Jersey City, N.J.: The
search for Hoffa took investigators to Jersey City, where in December
1975, FBI
agents searched a 47-acre landfill with mob connections. Officially,
investigators weren't searching for the rumored 55-gallon drum with
Hoffa's remains, but rather the body of Armand Faugno, a missing loan
shark. William Spedding, then-director of the city's sanitation
department, was nonplussed by the episode.
"It's no big deal," Spedding said, according to a UPI story at the time. "We move earth around every day. Except for the intrigue of maybe finding Jimmy Hoffa out there, it would be rather boring."
Hampton Township, Mich.: An
incarcerated informant, who had already led police to another body,
claimed Hoffa's body could be found under an above-ground pool in the
backyard of his former home in Hampton Township. The tipster, brought
to the scene in handcuffs, watched as a backhoe demolished the pool
in July 2003 and dug beneath it.
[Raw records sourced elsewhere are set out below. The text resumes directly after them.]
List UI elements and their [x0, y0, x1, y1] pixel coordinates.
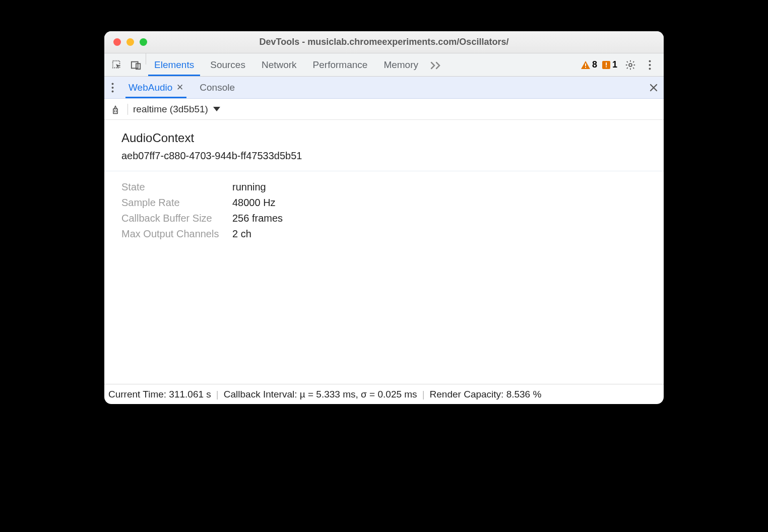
- prop-label-max-channels: Max Output Channels: [121, 228, 232, 240]
- warnings-badge[interactable]: 8: [581, 59, 597, 70]
- warning-icon: [581, 61, 590, 69]
- maximize-window-button[interactable]: [140, 38, 147, 46]
- svg-point-10: [649, 64, 651, 66]
- tab-label: Elements: [154, 59, 194, 71]
- svg-point-8: [629, 63, 632, 66]
- tab-console[interactable]: Console: [191, 77, 243, 98]
- clear-icon[interactable]: [108, 104, 122, 114]
- status-separator: |: [422, 389, 425, 400]
- main-tabs: Elements Sources Network Performance Mem…: [104, 53, 664, 77]
- errors-badge[interactable]: 1: [602, 59, 617, 70]
- tab-webaudio[interactable]: WebAudio ✕: [120, 77, 191, 98]
- webaudio-content: AudioContext aeb07ff7-c880-4703-944b-ff4…: [104, 120, 664, 384]
- context-type-heading: AudioContext: [104, 120, 664, 150]
- prop-value-max-channels: 2 ch: [232, 228, 664, 240]
- svg-point-12: [111, 83, 113, 85]
- drawer-kebab-icon[interactable]: [104, 77, 120, 98]
- svg-point-14: [111, 90, 113, 92]
- svg-rect-3: [585, 63, 586, 66]
- tab-label: WebAudio: [129, 82, 172, 93]
- titlebar: DevTools - musiclab.chromeexperiments.co…: [104, 31, 664, 53]
- tab-network[interactable]: Network: [253, 53, 305, 76]
- tab-label: Performance: [313, 59, 368, 71]
- svg-rect-4: [585, 66, 586, 68]
- svg-rect-1: [132, 61, 138, 68]
- webaudio-toolbar: realtime (3d5b51): [104, 99, 664, 120]
- close-drawer-icon[interactable]: [644, 77, 664, 98]
- svg-point-11: [649, 68, 651, 70]
- prop-value-callback-buffer: 256 frames: [232, 213, 664, 224]
- close-window-button[interactable]: [113, 38, 121, 46]
- tab-label: Memory: [383, 59, 418, 71]
- settings-icon[interactable]: [622, 59, 638, 71]
- svg-point-9: [649, 60, 651, 62]
- tab-label: Console: [200, 82, 235, 93]
- context-selector[interactable]: realtime (3d5b51): [133, 104, 220, 115]
- devtools-window: DevTools - musiclab.chromeexperiments.co…: [104, 31, 664, 404]
- context-properties: State running Sample Rate 48000 Hz Callb…: [104, 171, 664, 240]
- traffic-lights: [113, 38, 147, 46]
- chevron-down-icon: [213, 107, 220, 112]
- status-current-time: Current Time: 311.061 s: [108, 389, 211, 400]
- status-separator: |: [216, 389, 219, 400]
- svg-rect-7: [606, 66, 607, 67]
- status-render-capacity: Render Capacity: 8.536 %: [430, 389, 542, 400]
- tab-label: Network: [262, 59, 297, 71]
- prop-label-callback-buffer: Callback Buffer Size: [121, 213, 232, 224]
- window-title: DevTools - musiclab.chromeexperiments.co…: [104, 37, 664, 47]
- context-id: aeb07ff7-c880-4703-944b-ff47533d5b51: [104, 150, 664, 171]
- error-icon: [602, 61, 610, 69]
- prop-label-sample-rate: Sample Rate: [121, 197, 232, 209]
- more-tabs-icon[interactable]: [426, 53, 445, 76]
- minimize-window-button[interactable]: [126, 38, 134, 46]
- right-icons: 8 1: [581, 53, 661, 76]
- kebab-menu-icon[interactable]: [644, 60, 656, 70]
- status-callback-interval: Callback Interval: µ = 5.333 ms, σ = 0.0…: [224, 389, 417, 400]
- context-selector-label: realtime (3d5b51): [133, 104, 208, 115]
- drawer-tabs: WebAudio ✕ Console: [104, 77, 664, 99]
- device-toolbar-icon[interactable]: [126, 53, 146, 76]
- svg-point-13: [111, 87, 113, 89]
- prop-value-state: running: [232, 181, 664, 193]
- tab-memory[interactable]: Memory: [375, 53, 426, 76]
- errors-count: 1: [612, 59, 617, 70]
- close-tab-icon[interactable]: ✕: [176, 82, 183, 93]
- tab-performance[interactable]: Performance: [305, 53, 376, 76]
- tab-elements[interactable]: Elements: [146, 53, 202, 76]
- prop-label-state: State: [121, 181, 232, 193]
- warnings-count: 8: [592, 59, 597, 70]
- tab-label: Sources: [210, 59, 245, 71]
- svg-rect-6: [606, 62, 607, 65]
- divider: [127, 104, 128, 115]
- tab-sources[interactable]: Sources: [202, 53, 253, 76]
- statusbar: Current Time: 311.061 s | Callback Inter…: [104, 384, 664, 404]
- inspect-element-icon[interactable]: [107, 53, 126, 76]
- prop-value-sample-rate: 48000 Hz: [232, 197, 664, 209]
Later, the people living in the home
would get a new
pool paid for by
the county.
Milford, Mich.: The
FBI called it quits after a 12-day search of Hidden Dreams Farm in
Milford in May 2006. A 100-foot barn was demolished as part of the
search by 35 agents, geologists, archaeologists and other experts.
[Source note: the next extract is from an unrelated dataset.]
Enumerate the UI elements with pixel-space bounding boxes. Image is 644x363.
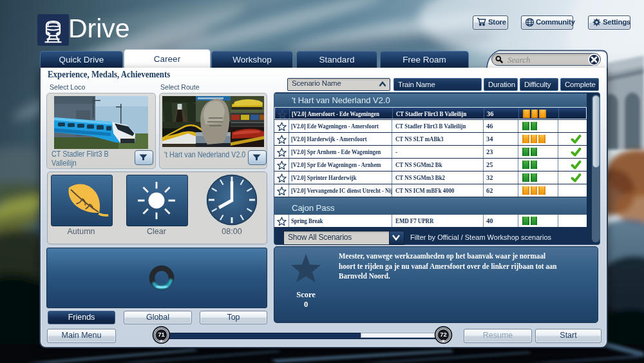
svg-text:71: 71	[158, 331, 165, 338]
svg-text:72: 72	[440, 331, 447, 338]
While the dig didn't yield any remains, it proved to be big
business for
the Milford Baking Co., which sold 3,500 "Hoffa cupcakes"
featuring a green plastic hand reaching up through the icing and
sprinkles.
East Rutherford, N.J.: In
1999 a convicted mobster alleged Hoffa's body was buried at Giants
Stadium, though the feds never dug it up to find out. In
a Playboy interview,
Donald "Tony the Greek" Frankos said Hoffa's body was cut
up in Michigan, then driven to New Jersey and buried in the concrete
foundation of the stadium — Section 107.
ESPN recounted how
Hoffa became a part of Giants lore in 2010 when the stadium was set
to be demolished:
"The west end zone became the 'Jimmy Hoffa Memorial End Zone.' Teams didn't just beat the Giants or Jets, they 'Jimmy Hoffa-ed' them."
Roseville, Mich.: After
a tip in the fall of 2012, authorities
began sampling
soil on
the property of a Roseville home. Investigators had used radar and
found an unusual mass, which prompted the sampling, but the results
showed no sign of human decomposition in the dirt.